▸ **Instructions for the task**: Output only the lines below from the one containing "JANUARY 19, 2020" to the one containing "வைரல் வீடியோ", exactly as written, both ends kept.

▸ **Given entries**:

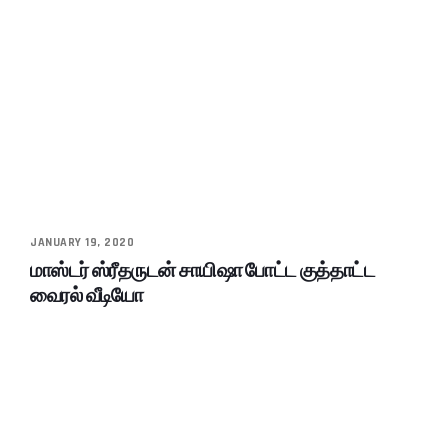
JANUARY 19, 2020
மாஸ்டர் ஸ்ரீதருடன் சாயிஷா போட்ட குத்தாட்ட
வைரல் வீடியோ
* * *
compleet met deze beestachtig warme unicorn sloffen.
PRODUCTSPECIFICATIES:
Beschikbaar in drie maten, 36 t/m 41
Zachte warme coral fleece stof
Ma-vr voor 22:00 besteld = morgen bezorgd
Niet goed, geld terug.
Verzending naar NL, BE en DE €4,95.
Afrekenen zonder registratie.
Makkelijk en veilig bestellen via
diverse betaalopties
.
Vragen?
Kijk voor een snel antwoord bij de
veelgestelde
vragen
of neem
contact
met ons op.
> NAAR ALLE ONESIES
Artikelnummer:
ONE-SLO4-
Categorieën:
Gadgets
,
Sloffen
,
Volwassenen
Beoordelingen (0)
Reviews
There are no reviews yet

▸ **Output below**:
JANUARY 19, 2020
மாஸ்டர் ஸ்ரீதருடன் சாயிஷா போட்ட குத்தாட்ட
வைரல் வீடியோ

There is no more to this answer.